As far as LST -> LMT -> LAT, the proposed abandonment of time-of-day
means that these currently simple closed form algorithms will become
as complicated and subject to error as timezone/DS handling is
Poul-Henning Kamp says:
> "Ignore this planet".
Bill Hawkins says:
> Yes, the Arabians have 15 minute increments for local time jumps.
> I don't see thousands of lines of code to do that.
Arizona (where I'm located) has no daylight saving (the last thing we
need to save is daylight) - except that the Navajo's do have DS (the
reservation overlaps Utah and New Mexico and presumably they want to
keep synchronized) - except that the Hopi reservation (completely
surrounded by the Navajo) do not have DS.
Just a reminder that 21st century time standards must continue to
support a wide cultural diversity.
M. Warner Losh says:
> (2) Leap seconds can be both positive and negative
We don't have leap seconds because the Earth is spinning down. We
have leap seconds because the Earth has already spun down relative to
the 19th century epoch when the length of the second was codified.
(The definition of the second has changed, but not its size.) This
is precisely why leap seconds are quadratic over long periods of
time. And this is why a negative leap second is extremely unlikely
(and becoming less so) - not only would the Earth have to spin up, it
would have to spin up enough in a year or two to counteract more than
a century of accumulated slowing.
Robert Lutwak says:
> I'd say y'all are underestimating the power of adaptive evolution.
M. Warner Losh says:
> I forgot to add that in between 1200 and 2100 years the current
> interneational standard of one leap second per month will be
> insufficient to accomidate the drift. So talking about what
> happens in 10,000 years is already well beyond the current
> standards, so something *HAS* to change before then...

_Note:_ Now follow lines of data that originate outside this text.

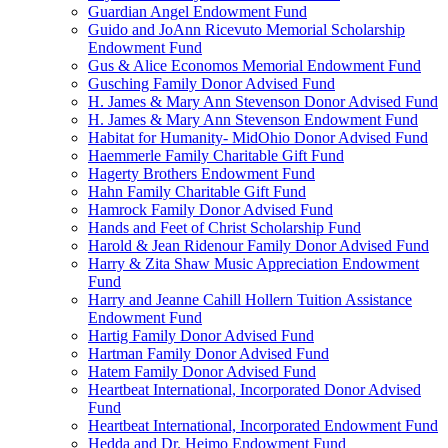
Guardian Angel Endowment Fund
Guido and JoAnn Ricevuto Memorial Scholarship
Endowment Fund
Gus & Alice Economos Memorial Endowment Fund
Gusching Family Donor Advised Fund
H. James & Mary Ann Stevenson Donor Advised Fund
H. James & Mary Ann Stevenson Endowment Fund
Habitat for Humanity- MidOhio Donor Advised Fund
Haemmerle Family Charitable Gift Fund
Hagerty Brothers Endowment Fund
Hahn Family Charitable Gift Fund
Hamrock Family Donor Advised Fund
Hands and Feet of Christ Scholarship Fund
Harold & Jean Ridenour Family Donor Advised Fund
Harry & Zita Shaw Music Appreciation Endowment
Fund
Harry and Jeanne Cahill Hollern Tuition Assistance
Endowment Fund
Hartig Family Donor Advised Fund
Hartman Family Donor Advised Fund
Hatem Family Donor Advised Fund
Heartbeat International, Incorporated Donor Advised
Fund
Heartbeat International, Incorporated Endowment Fund
Hedda and Dr. Heimo Endowment Fund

Yes, over the long term we have a worthy challenge to address - I
hesitate to say "solve" because I don't think a simple solution will
suffice. We should be addressing a viable long term time handling
strategy, not looking for an easy way out. And the current standard
provides hundreds of years to discuss the issues.
Poul-Henning Kamp says:
> I just don't see how anything should break because of missing leap
Absence of imagination is not evidence of absence.
> The only way this can happen is if you use your time against an
> object which is not terrestial: Ie: you are an astronomer.
Many programmers are troglodytes - but that doesn't mean that the Sun
doesn't exist. Time-of-day is solar time. There are many natural
and man-made solar system objects that we depend on every day. The
orientation of those objects with respect to locations on Earth is
often important. The orientation of objects on Earth with respect to
solar system objects is often important. (Often can be defined in
terms of how frequently leap seconds are likely to adversely affect
other systems.) Forget about those pesky stars, galaxies, quasars
and other cosmic chaff.
> But the most cost efficient solution is to redefine UTC, rather
> than trying to reeducate people who have already ones failed to
> understand the topic.
If the failure is educational, the solution must be educational.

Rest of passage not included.